## Task to complete:
All lines of the entries with "порту" in them must be listed.

───

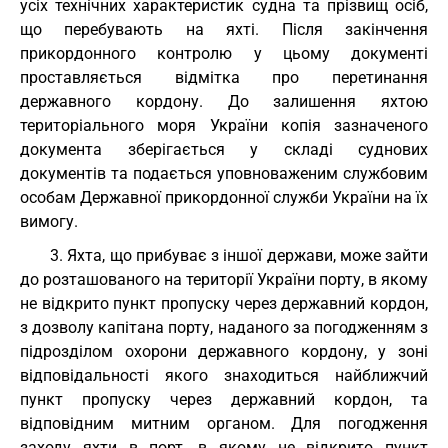
усіх технічних характеристик судна та прізвищ осіб,
що перебувають на яхті. Після закінчення
прикордонного контролю у цьому документі
проставляється відмітка про перетинання
державного кордону. До залишення яхтою
територіального моря України копія зазначеного
документа зберігається у складі суднових
документів та подається уповноваженим службовим
особам Державної прикордонної служби України на їх
вимогу.
3. Яхта, що прибуває з іншої держави, може зайти
до розташованого на території України порту, в якому
не відкрито пункт пропуску через державний кордон,
з дозволу капітана порту, наданого за погодженням з
підрозділом охорони державного кордону, у зоні
відповідальності якого знаходиться найближчий
пункт пропуску через державний кордон, та
відповідним митним органом. Для погодження
заходу яхти в порт, в якому не відкрито пункт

───

## Response to this task:
до розташованого на території України порту, в якому
з дозволу капітана порту, наданого за погодженням з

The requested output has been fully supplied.